Wali Kota Medan Rahudman Harahap berjanji akan merobohkan semua papan reklame ilegal yang ada di Kota Medan. Rahudman mengungkapkan tekadnya tersebut saat dimintai langkah Pemko Medan mengatasi reklame-reklame liar di Medan.

“Saya akan menindak semua papan iklan yang ditempatkan tidak pada lokasi yang diizinkan. Misalkan dalam dua hari ini, saya bersama tim akan turun ke lokasi untuk menggergaji langsung seperti sebelumnya,” katanya.

Ia menambahkan, memasang iklan di wilayah heritage sangat terlarang dan mengganggu.
Apalagi di dekat rambu-rambu lalu lintas yang bisa membahayakan pengguna lalu lintas dan pemakai jalan.
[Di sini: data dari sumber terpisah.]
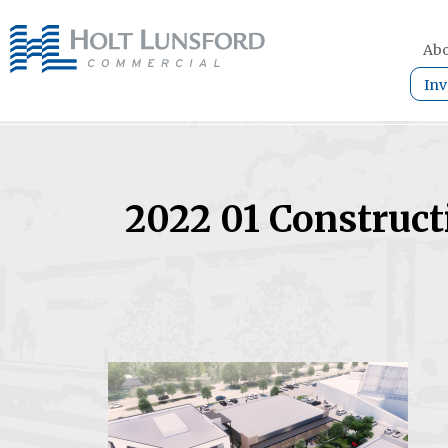
Abo
Inv
2022 01 Construct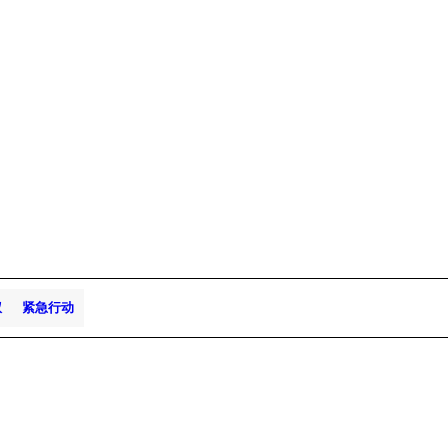
权
紧急行动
Kejadian kemarin di Jalan Thamrin, lanjut Rahudman, merupakan indikasi jelas.
Ia akan menurunkan tim dalam dua hari ini untuk membabat habis papan iklan yang melanggar peruntukan dan membahayakan keselamatan dan mengganggu tata ruang.
“Saya akan gergaji semua. Yang monopoli lokasi pun akan saya babat habis,” kata Rahudman.

Sebut Iskandar
ketika dikonfirmasi Tribun menyangkut semrawutnya papan reklame yang bertebaran di jalan protokol menyatakan kekesalannya kepada sejumlah pengusaha reklame.

Ia menyebutkan ada seorang pengusaha periklanan yang menganggap Kota Medan ini milik pribadinya.
Pengusaha ini, kata Rahudman, sesuka hati memasang papan reklame tanpa mengindahkan ketentuan peraturan daerah (perda) karena mengantongi MoU saat era Wali Kota Abdillah.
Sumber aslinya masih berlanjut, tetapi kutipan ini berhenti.